Possible Query Refinement & SSIS Package Locking Source Table?

Question

Post reply

Possible Query Refinement & SSIS Package Locking Source Table?

abelwingnut

Grasshopper

Points: 16
More actions
March 10, 2016 at 8:35 am

#399838

Hi,
I wrote an SSIS package to generate a report. The basic flow of the data flow is this:
- Declare table variable
- Fill table variable with a union of two tables. This contains about 700000 records
- Select statement joining nine tables, the table variable included
- Put results in csv
First off, the entire process takes about 40m. That seems suspect to me. Originally, the select statement included the union in the from statement and took two hours. I decided to change it up using the table variable, and it cut the time down significantly. I still feel like it can be brought down to seconds, though. None of the tables contain more than 2000000 records, and the csv only contains 15k records. The estimated execution plan tells me the DECLARE table variable and the INSERT into it take up 100% of the query cost relative to the batch.
Here it is:
DECLARE @TransGuests TABLE (
sale_no NUMERIC(17, 0)
,guest_no NUMERIC(17, 0)
)
INSERT INTO
@TransGuests
(
sale_no
,guest_no
)
SELECT
sale_no
,guest_no
FROM
tr_info
WHERE
guest_no != 0
UNION
SELECT
sale_no
,MAX(guest_no) OVER (PARTITION BY mastersale)AS guest_no
FROM
sale_hdr sh
WHERE
mastersale != 0
Clustered Index Scan on sale_hdr takes 18% of cost
Sort 19%
Clustered Index Scan on tr_info takes 16% of cost
Union takes 24%
Table Insert takes 18%
When I run this segment of code alone it takes about 9s on its own. I'm wondering...is the entire query, this DECLARE/INSERT and the SELECT portion, is it running the DECLARE/INSERT for each record?
Second, when I run the process inside the package, it locks the tables. The client programs all crashed saying they couldn't connect to the database. But when I tested the process outside of a package on the training server and the live server, no such locks took place.
What's going on here? Obviously I'm not a SQL expert. There's probably an easy solution to both issues that I'm just unaware of. Any and all help would be much obliged.
Thank you.

Viewing 4 posts - 1 through 4 (of 4 total)

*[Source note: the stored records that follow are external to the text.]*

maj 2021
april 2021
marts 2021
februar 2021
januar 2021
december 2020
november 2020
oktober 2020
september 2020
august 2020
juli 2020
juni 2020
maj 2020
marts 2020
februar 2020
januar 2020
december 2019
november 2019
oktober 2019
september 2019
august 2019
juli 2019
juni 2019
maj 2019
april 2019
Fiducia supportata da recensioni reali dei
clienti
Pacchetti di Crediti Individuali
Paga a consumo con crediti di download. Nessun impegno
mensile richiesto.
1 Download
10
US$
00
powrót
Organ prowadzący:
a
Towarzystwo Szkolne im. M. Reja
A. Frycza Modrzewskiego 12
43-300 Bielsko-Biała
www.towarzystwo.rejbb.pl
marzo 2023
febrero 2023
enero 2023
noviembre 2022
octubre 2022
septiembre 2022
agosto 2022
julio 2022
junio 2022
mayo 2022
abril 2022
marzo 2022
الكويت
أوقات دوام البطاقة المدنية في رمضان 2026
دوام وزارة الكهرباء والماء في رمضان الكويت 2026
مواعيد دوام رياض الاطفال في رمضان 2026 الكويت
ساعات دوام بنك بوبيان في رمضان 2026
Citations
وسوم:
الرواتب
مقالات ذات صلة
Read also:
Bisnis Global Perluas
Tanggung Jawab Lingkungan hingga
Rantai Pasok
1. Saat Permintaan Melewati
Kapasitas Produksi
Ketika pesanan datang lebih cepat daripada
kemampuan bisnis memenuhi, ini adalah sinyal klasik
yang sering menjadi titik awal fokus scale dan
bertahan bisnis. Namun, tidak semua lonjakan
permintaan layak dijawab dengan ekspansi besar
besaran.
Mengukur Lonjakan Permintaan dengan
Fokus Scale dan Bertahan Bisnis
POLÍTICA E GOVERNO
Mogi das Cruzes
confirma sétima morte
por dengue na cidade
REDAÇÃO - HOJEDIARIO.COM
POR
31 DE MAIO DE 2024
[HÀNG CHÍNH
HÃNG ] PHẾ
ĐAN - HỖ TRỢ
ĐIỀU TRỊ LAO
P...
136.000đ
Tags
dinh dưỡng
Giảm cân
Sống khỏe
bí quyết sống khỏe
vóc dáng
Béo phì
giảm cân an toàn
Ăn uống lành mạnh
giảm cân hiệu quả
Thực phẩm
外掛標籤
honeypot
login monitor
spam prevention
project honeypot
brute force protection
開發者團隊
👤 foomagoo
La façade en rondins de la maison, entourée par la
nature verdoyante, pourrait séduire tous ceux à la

You must be logged in to reply to this topic. Login to reply

Phil Parkin SSC Guru Points: 247225 More actions · Answer 1

Hello and welcome to the forum.

Presumably you are doing this all in a dataflow task?

I see no reason whatsoever for the table variable. I suggest that you change the data flow source to include the query only:

SELECT sale_no

, guest_no

FROM tr_info

WHERE guest_no != 0

UNION

SELECT sale_no

, MAX(guest_no) OVER (PARTITION BY mastersale) AS guest_no

FROM sale_hdr sh

WHERE mastersale != 0

Also, please remember that UNION returns DISTINCT rows. If you want all rows (and faster processing) use UNION ALL.

It may be worth experimenting with two data flows, one after the other. One for query one and one (which appends to the CSV file) for query 2 (assuming you don't need the DISTINCT, of course). Just in case the performance is better.

abelwingnut Grasshopper Points: 16 More actions · Answer 2

Hi,

Thanks for the advice and the welcome.

I was confusing in my post. That DECLARE/INSERT statement I posted constitutes a portion of the whole query. Following that snippet of code there's a SELECT statement using the table variable in its FROM section, along with seven other tables. I posted the snippet because the Estimated Execution Plan says that's where 100% of the processing takes place relative to the entire query/batch.

Phil Parkin SSC Guru Points: 247225 More actions · Answer 3

abelwingnut (3/10/2016)
Hi,
Thanks for the advice and the welcome.
I was confusing in my post. That DECLARE/INSERT statement I posted constitutes a portion of the whole query. Following that snippet of code there's a SELECT statement using the table variable in its FROM section, along with seven other tables. I posted the snippet because the Estimated Execution Plan says that's where 100% of the processing takes place relative to the entire query/batch.

OK. Then I would suggest that you wrap the whole thing up in a proc and use that as your data flow source. Embedding complex SQL code in a package is not good practice.

Table variables are usually not a good idea in cases where more than a few rows are involved.Try modifying your code to use temp tables instead.

Optimise your query in SSMS first, and then move on to the SSIS bit.